Definitely get that CPU of yours to 3.2 if you can, settle on 3.0 if you can't.
Not quite - any QUAD CORE chip in those families will work, but a dual-core will severely limit any graphics card to 40fps or below in multiplayer, which is close to unplayable.
again for multi player its much more cpu intensive.
Sure it is. But I still stand any Core 2, AII, or PhII at 3.0 (3.2 for the AII) will run the game fine on High if paired with a 6870 or better. Are you disputing that? I'm not sure what the point of your most recent post is in the discussion. Do you think Skurge's OC to 3.0 or 3.2 will not help? Explain yourself.
I can't speak for Toyota, but you read what he wrote. Basically, multiplayer requires a lot of CPU - it is not strictly a "GPU-limited" game. Unfortunately, I'm going to guess that Skurge will never be satisfied with the multiplayer performance in BF3 on his e6600.

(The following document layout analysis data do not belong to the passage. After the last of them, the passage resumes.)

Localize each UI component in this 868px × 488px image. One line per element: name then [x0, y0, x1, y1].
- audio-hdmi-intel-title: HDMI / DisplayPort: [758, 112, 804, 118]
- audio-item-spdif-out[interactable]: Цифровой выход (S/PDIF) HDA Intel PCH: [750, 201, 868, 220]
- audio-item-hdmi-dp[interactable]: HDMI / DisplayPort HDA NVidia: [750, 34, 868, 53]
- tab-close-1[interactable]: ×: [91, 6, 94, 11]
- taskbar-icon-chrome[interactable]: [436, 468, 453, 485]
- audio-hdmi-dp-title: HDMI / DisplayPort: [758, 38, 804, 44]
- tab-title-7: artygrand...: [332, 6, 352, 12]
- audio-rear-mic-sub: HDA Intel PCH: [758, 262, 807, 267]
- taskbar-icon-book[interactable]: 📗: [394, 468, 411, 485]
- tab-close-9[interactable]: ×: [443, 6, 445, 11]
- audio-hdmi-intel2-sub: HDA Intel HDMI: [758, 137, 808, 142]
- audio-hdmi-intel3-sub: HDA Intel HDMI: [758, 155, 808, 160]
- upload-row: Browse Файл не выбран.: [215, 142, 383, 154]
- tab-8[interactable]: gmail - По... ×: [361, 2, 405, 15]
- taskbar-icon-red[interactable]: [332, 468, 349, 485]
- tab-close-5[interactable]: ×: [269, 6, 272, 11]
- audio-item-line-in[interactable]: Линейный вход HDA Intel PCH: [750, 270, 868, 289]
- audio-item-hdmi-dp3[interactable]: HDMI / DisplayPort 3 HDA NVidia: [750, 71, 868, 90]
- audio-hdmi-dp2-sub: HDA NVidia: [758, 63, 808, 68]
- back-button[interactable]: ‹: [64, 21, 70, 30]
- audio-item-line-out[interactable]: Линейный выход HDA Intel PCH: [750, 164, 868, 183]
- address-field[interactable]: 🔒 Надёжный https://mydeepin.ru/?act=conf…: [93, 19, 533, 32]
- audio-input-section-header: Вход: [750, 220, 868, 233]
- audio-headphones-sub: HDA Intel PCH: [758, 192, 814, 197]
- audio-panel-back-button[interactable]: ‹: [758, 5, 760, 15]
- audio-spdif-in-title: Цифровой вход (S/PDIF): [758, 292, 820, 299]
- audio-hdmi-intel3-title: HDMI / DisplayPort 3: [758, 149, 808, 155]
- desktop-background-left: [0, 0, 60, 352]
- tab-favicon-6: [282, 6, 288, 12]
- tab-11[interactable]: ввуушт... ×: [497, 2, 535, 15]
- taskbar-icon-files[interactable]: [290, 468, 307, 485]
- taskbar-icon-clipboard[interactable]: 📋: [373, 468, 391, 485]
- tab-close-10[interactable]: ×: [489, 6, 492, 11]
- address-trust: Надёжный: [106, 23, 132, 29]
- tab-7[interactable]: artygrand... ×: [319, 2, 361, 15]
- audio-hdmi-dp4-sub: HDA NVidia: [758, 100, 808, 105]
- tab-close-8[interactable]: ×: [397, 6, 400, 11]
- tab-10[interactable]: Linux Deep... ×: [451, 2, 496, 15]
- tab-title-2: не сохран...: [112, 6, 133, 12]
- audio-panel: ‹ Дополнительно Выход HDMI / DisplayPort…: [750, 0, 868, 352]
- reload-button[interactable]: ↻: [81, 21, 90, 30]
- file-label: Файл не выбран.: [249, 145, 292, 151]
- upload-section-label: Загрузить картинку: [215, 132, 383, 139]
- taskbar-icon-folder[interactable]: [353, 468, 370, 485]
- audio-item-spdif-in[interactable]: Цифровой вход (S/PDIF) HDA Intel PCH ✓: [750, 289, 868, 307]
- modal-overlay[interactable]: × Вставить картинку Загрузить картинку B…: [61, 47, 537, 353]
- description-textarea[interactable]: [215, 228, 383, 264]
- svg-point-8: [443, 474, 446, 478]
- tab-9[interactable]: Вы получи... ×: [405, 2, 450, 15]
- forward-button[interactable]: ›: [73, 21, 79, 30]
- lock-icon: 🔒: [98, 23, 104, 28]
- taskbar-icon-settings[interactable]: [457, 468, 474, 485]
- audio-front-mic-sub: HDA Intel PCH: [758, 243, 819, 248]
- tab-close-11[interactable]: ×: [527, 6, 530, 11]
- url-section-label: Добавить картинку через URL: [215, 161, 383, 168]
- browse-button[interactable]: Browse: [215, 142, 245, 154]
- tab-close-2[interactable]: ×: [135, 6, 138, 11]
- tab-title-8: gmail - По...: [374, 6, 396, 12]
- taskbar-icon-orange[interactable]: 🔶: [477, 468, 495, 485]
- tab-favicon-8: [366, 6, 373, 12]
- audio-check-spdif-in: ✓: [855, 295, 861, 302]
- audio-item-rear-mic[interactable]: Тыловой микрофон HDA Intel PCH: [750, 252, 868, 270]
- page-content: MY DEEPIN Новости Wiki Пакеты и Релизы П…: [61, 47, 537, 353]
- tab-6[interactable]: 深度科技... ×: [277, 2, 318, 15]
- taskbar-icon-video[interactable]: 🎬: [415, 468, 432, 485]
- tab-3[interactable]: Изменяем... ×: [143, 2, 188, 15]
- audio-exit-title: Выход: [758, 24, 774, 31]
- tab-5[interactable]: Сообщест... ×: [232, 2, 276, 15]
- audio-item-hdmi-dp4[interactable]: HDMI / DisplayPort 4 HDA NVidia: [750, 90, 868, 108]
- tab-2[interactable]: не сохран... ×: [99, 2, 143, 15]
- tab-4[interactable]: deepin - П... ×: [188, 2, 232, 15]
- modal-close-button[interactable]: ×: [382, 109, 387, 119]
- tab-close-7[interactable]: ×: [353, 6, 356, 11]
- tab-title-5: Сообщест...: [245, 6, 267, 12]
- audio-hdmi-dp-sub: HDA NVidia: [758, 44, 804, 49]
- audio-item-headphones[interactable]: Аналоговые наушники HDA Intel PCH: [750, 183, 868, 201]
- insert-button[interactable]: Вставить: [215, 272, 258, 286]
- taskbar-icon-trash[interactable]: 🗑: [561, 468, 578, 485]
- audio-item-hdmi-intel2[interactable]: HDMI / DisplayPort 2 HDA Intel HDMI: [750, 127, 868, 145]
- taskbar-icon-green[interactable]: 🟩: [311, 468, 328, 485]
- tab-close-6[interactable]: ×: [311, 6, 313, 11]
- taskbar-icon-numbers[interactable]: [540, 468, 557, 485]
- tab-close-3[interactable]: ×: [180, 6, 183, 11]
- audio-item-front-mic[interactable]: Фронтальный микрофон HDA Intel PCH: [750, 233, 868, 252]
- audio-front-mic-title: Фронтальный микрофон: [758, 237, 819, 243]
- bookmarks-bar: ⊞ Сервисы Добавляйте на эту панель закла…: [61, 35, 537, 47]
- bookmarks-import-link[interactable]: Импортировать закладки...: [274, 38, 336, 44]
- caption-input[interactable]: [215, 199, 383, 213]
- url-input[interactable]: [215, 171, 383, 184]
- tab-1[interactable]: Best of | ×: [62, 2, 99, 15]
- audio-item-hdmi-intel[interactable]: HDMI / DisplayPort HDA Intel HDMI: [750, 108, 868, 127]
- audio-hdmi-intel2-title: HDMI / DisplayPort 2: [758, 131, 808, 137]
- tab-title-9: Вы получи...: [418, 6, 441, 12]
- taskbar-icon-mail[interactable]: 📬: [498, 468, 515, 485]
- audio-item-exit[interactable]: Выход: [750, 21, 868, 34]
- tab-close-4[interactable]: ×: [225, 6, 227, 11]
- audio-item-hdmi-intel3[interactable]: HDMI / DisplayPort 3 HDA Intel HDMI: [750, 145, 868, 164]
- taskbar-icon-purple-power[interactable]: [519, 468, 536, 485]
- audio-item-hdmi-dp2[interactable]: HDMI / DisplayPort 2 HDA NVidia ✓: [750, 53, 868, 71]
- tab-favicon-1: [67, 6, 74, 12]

I wasn't satisfied playing BC2 on my e8400, and that had plenty more in reserve than his e6600 (which I owned prior to the e8400). Just for comparison's sake, I average about 70% load on my OC'd i7-860 in BF3, evenly distributed on all four cores (basically, the cores appear as one line on the graph). The game requires a ton of CPU, period.
Back to the original topic, I didn't find Tech Report's article all that helpful. Apparently, both AMD and Nvidia suffer some odd stuttering problems, but it depends on the level (and this is all single-player). Well, that doesn't help us much. If anything, it suggests the engine needs some work, as a card that performs fine in one level apparently kicks the bucket in the next level.